Jeremy Corbyn is adding some unlikely excitement to the Labour leadership contest. Although he does not have enough MPs yet to make it onto the ballot paper — he needs another 16 nominations at the time of writing — there is still a sense he might make it into race. As I wrote earlier in the week, the other campaigns are open to ‘loaning’ Corbyn some of their nominations if he nearing the magic 35 threshold.
Typically, Corbyn is sticking to his principles and has told Total Politics he is not keen on the idea of other candidates helping him:
‘I’m not particularly into charity nominations. I want to see a proper debate within the party. Essentially there’s going to be that debate anyway because there are many in the party, and many members who joined the party, because they want to something different. So that debate’s going to happen and I will certainly be part of that debate whatever the outcome. I want people to choose of their own volition, I don’t want charity.’
But technically, Corbyn can’t refuse help from the other candidates — it’s up to MPs who they back for leader. He can only encourage MPs not to switch sides, so if they are instructed to change their nomination, so be it. I understand that the Andy Burnham campaign hasn’t changed its attitude and would still help out Corbyn if he is close to having the 35 names he needs.

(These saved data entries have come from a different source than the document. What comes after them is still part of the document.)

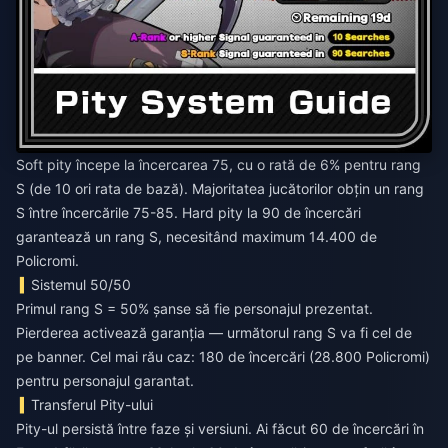
Soft pity începe la încercarea 75, cu o rată de 6% pentru rang
S (de 10 ori rata de bază). Majoritatea jucătorilor obțin un rang
S între încercările 75-85. Hard pity la 90 de încercări
garantează un rang S, necesitând maximum 14.400 de
Policromi.
Sistemul 50/50
Primul rang S = 50% șanse să fie personajul prezentat.
Pierderea activează garanția — următorul rang S va fi cel de
pe banner. Cel mai rău caz: 180 de încercări (28.800 Policromi)
pentru personajul garantat.
Transferul Pity-ului
Pity-ul persistă între faze și versiuni. Ai făcut 60 de încercări în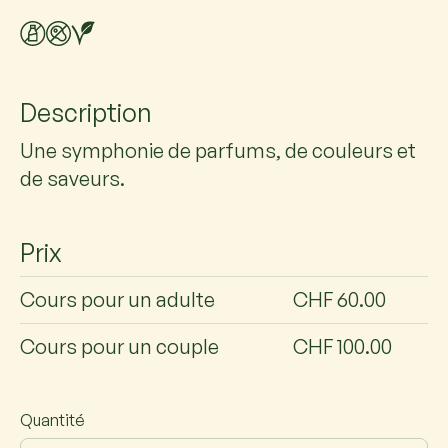
Description
Une symphonie de parfums, de couleurs et
de saveurs.
Prix
Cours pour un adulte
CHF 60.00
Cours pour un couple
CHF 100.00
Quantité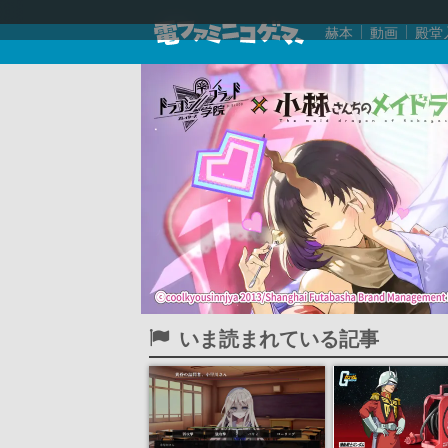
赫本
動画
殿堂
いま読まれている記事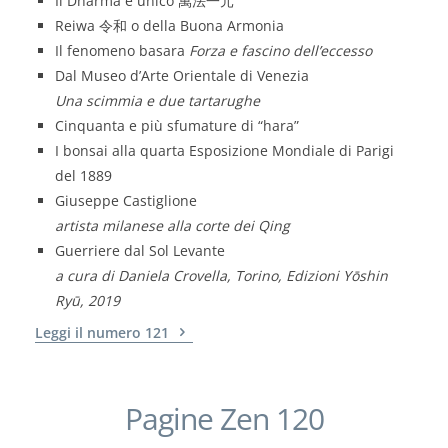
Il Dharma è unico 萬法一元
Reiwa 令和 o della Buona Armonia
Il fenomeno basara
Forza e fascino dell’eccesso
Dal Museo d’Arte Orientale di Venezia
Una scimmia e due tartarughe
Cinquanta e più sfumature di “hara”
I bonsai alla quarta Esposizione Mondiale di Parigi
del 1889
Giuseppe Castiglione
artista milanese alla corte dei Qing
Guerriere dal Sol Levante
a cura di Daniela Crovella, Torino, Edizioni Yōshin
Ryū, 2019
Leggi il numero 121
Pagine Zen 120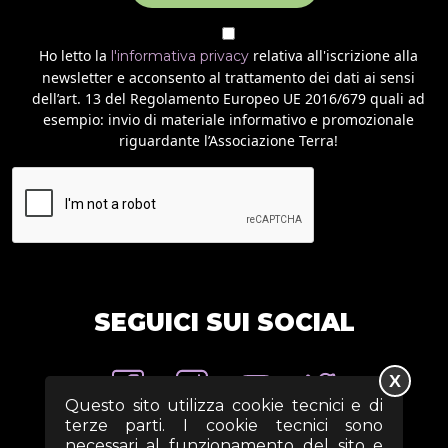
Ho letto la
relativa all'iscrizione alla
l'informativa privacy
newsletter e acconsento al trattamento dei dati ai sensi
dell’art. 13 del Regolamento Europeo UE 2016/679 quali ad
esempio: invio di materiale informativo e promozionale
riguardante l’Associazione Terra!
SEGUICI SUI SOCIAL
X
Questo sito utilizza cookie tecnici e di
terze parti. I cookie tecnici sono
necessari al funzionamento del sito e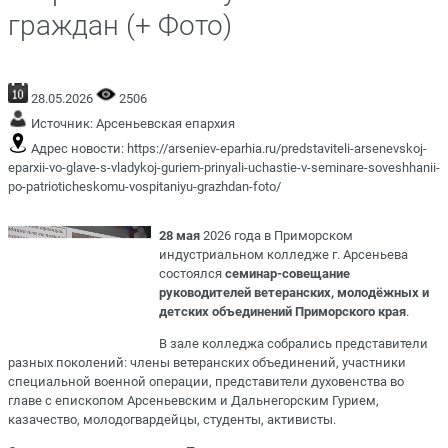
граждан (+ Фото)
28.05.2026
2506
Источник:
Арсеньевская епархия
Адрес новости:
https://arseniev-eparhia.ru/predstaviteli-arsenevskoj-
eparxii-vo-glave-s-vladykoj-guriem-prinyali-uchastie-v-seminare-soveshhanii-
po-patrioticheskomu-vospitaniyu-grazhdan-foto/
28 мая
2026 года в Приморском
индустриальном колледже г. Арсеньева
состоялся
семинар-совещание
руководителей ветеранских, молодёжных и
детских объединений Приморского края
.
В зале колледжа собрались представители
разных поколений: члены ветеранских объединений, участники
специальной военной операции, представители духовенства во
главе с епископом Арсеньевским и Дальнегорским Гурием,
казачество, молодогвардейцы, студенты, активисты.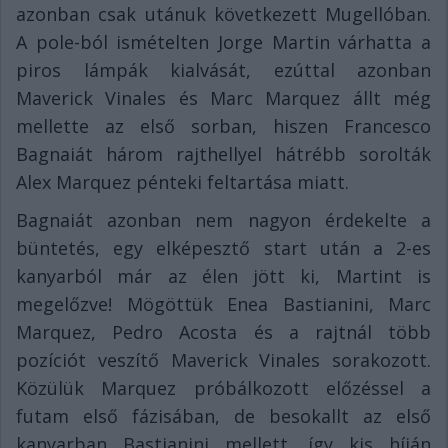
azonban csak utánuk következett Mugellóban.
A pole-ból ismételten Jorge Martin várhatta a
piros lámpák kialvását, ezúttal azonban
Maverick Vinales és Marc Marquez állt még
mellette az első sorban, hiszen Francesco
Bagnaiát három rajthellyel hátrébb sorolták
Alex Marquez pénteki feltartása miatt.
Bagnaiát azonban nem nagyon érdekelte a
büntetés, egy elképesztő start után a 2-es
kanyarból már az élen jött ki, Martint is
megelőzve! Mögöttük Enea Bastianini, Marc
Marquez, Pedro Acosta és a rajtnál több
pozíciót veszítő Maverick Vinales sorakozott.
Közülük Marquez próbálkozott előzéssel a
futam első fázisában, de besokallt az első
kanyarban Bastianini mellett, így kis híján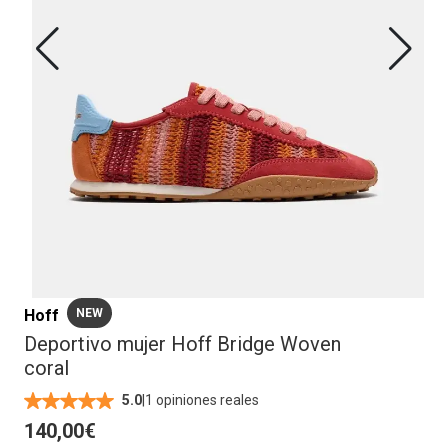
Hoff
NEW
Deportivo mujer Hoff Bridge Woven
coral
|
1 opiniones reales
5.0
140,00€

Surprisingly, there is plenty of support for Corbyn inside the Labour party. According to a new LabourList survery of its readers, Corbyn is their clear favourite for leader on 47 per cent, with Andy Burnham on 13 per cent, Liz Kendall on 11 per cent and Yvette Cooper on nine per cent. There is even an appetite on the right of the party to see him do well. A senior Blairite in the party tells me they’d like to see Corbyn on the ballot to teach the left a lesson:
‘The right of the party should have nothing to fear from Jeremy. It would be good for the left of the party to see just how few votes would be cast.’
If the left wing elements of Labour want to see how successful their candidate would be in winning elections, they only need to look at Corbyn’s strategy in this nomination process. Winners in elections tend not to turn down support and Corbyn is refusing to build any kind of consensus across the party. Just imagine how successful he would be at the ballot box.